### EXERCISE REQUIREMENTS
Your task is to filter the entries and copy every line containing the string "Anthems".

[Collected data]
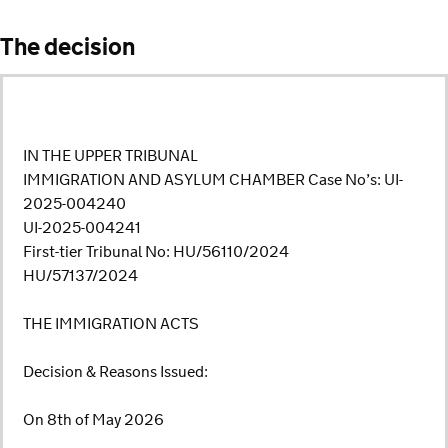
The decision
IN THE UPPER TRIBUNAL
IMMIGRATION AND ASYLUM CHAMBER Case No’s: UI-
2025-004240
UI-2025-004241
First-tier Tribunal No: HU/56110/2024
HU/57137/2024
THE IMMIGRATION ACTS
Decision & Reasons Issued:
On 8th of May 2026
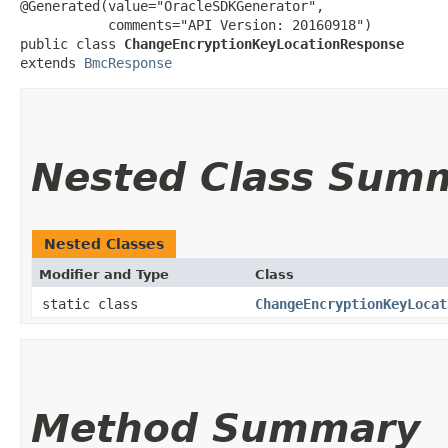
@Generated(value="OracleSDKGenerator",

           comments="API Version: 20160918")

public class 
ChangeEncryptionKeyLocationResponse
extends 
BmcResponse
Nested Class Sum
Nested Classes
Modifier and Type
Class
static class
ChangeEncryptionKeyLocat
Method Summary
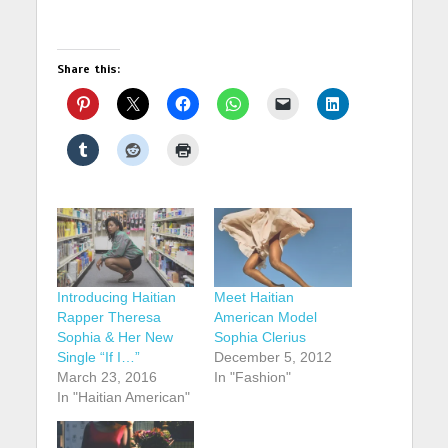
Share this:
Introducing Haitian
Meet Haitian
Rapper Theresa
American Model
Sophia & Her New
Sophia Clerius
Single “If I…”
December 5, 2012
March 23, 2016
In "Fashion"
In "Haitian American"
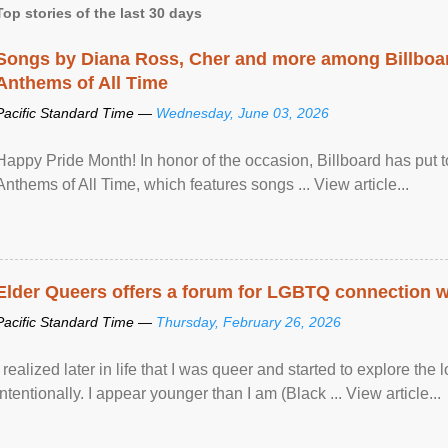
Top stories of the last 30 days
Songs by Diana Ross, Cher and more among Billboa
Anthems of All Time
Pacific Standard Time —
Wednesday, June 03, 2026
Happy Pride Month! In honor of the occasion, Billboard has put 
Anthems of All Time, which features songs ... View article...
Elder Queers offers a forum for LGBTQ connection wh
Pacific Standard Time —
Thursday, February 26, 2026
I realized later in life that I was queer and started to explore 
intentionally. I appear younger than I am (Black ... View article...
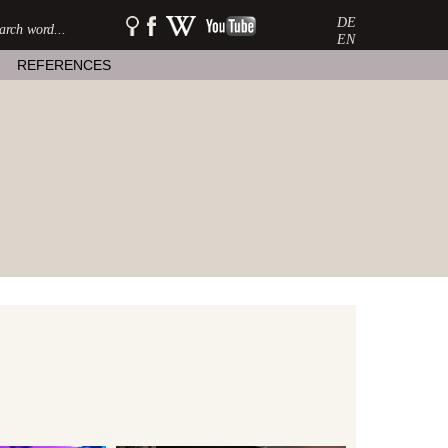
DE
SEARCH:
watershow
watershow
watershow
on
at
on
EN
facebook
wikipedia
youtube
REFERENCES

### RESPONSE TO THE EXERCISE
Anthems of All Time
Anthems of All Time, which features songs ... View article...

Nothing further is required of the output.